» Records for this task:
== == ==
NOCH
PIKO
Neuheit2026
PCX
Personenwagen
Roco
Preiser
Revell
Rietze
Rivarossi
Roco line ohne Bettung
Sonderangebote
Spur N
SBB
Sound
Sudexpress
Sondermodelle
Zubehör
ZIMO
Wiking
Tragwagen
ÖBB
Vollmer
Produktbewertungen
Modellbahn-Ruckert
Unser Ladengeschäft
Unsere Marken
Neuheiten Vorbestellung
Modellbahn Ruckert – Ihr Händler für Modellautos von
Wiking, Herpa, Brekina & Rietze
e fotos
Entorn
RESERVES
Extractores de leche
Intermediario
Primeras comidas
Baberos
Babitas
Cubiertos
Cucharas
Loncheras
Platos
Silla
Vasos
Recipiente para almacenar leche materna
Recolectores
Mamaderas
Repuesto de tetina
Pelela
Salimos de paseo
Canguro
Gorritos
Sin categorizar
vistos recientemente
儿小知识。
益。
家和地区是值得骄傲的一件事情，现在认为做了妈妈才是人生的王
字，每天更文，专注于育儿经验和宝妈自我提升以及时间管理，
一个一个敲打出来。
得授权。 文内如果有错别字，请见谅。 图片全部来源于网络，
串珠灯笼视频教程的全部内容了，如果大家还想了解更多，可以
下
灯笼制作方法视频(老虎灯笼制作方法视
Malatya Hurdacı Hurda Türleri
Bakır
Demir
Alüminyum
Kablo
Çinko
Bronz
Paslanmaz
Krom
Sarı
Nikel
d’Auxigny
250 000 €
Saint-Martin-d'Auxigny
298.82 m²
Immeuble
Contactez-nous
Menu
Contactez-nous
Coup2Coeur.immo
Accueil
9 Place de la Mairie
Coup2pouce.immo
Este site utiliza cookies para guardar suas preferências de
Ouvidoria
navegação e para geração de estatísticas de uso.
== == ==
» How to complete this task: Your response should consist of the whole listing, repeated exactly.

» Task answer:
NOCH
PIKO
Neuheit2026
PCX
Personenwagen
Roco
Preiser
Revell
Rietze
Rivarossi
Roco line ohne Bettung
Sonderangebote
Spur N
SBB
Sound
Sudexpress
Sondermodelle
Zubehör
ZIMO
Wiking
Tragwagen
ÖBB
Vollmer
Produktbewertungen
Modellbahn-Ruckert
Unser Ladengeschäft
Unsere Marken
Neuheiten Vorbestellung
Modellbahn Ruckert – Ihr Händler für Modellautos von
Wiking, Herpa, Brekina & Rietze
e fotos
Entorn
RESERVES
Extractores de leche
Intermediario
Primeras comidas
Baberos
Babitas
Cubiertos
Cucharas
Loncheras
Platos
Silla
Vasos
Recipiente para almacenar leche materna
Recolectores
Mamaderas
Repuesto de tetina
Pelela
Salimos de paseo
Canguro
Gorritos
Sin categorizar
vistos recientemente
儿小知识。
益。
家和地区是值得骄傲的一件事情，现在认为做了妈妈才是人生的王
字，每天更文，专注于育儿经验和宝妈自我提升以及时间管理，
一个一个敲打出来。
得授权。 文内如果有错别字，请见谅。 图片全部来源于网络，
串珠灯笼视频教程的全部内容了，如果大家还想了解更多，可以
下
灯笼制作方法视频(老虎灯笼制作方法视
Malatya Hurdacı Hurda Türleri
Bakır
Demir
Alüminyum
Kablo
Çinko
Bronz
Paslanmaz
Krom
Sarı
Nikel
d’Auxigny
250 000 €
Saint-Martin-d'Auxigny
298.82 m²
Immeuble
Contactez-nous
Menu
Contactez-nous
Coup2Coeur.immo
Accueil
9 Place de la Mairie
Coup2pouce.immo
Este site utiliza cookies para guardar suas preferências de
Ouvidoria
navegação e para geração de estatísticas de uso.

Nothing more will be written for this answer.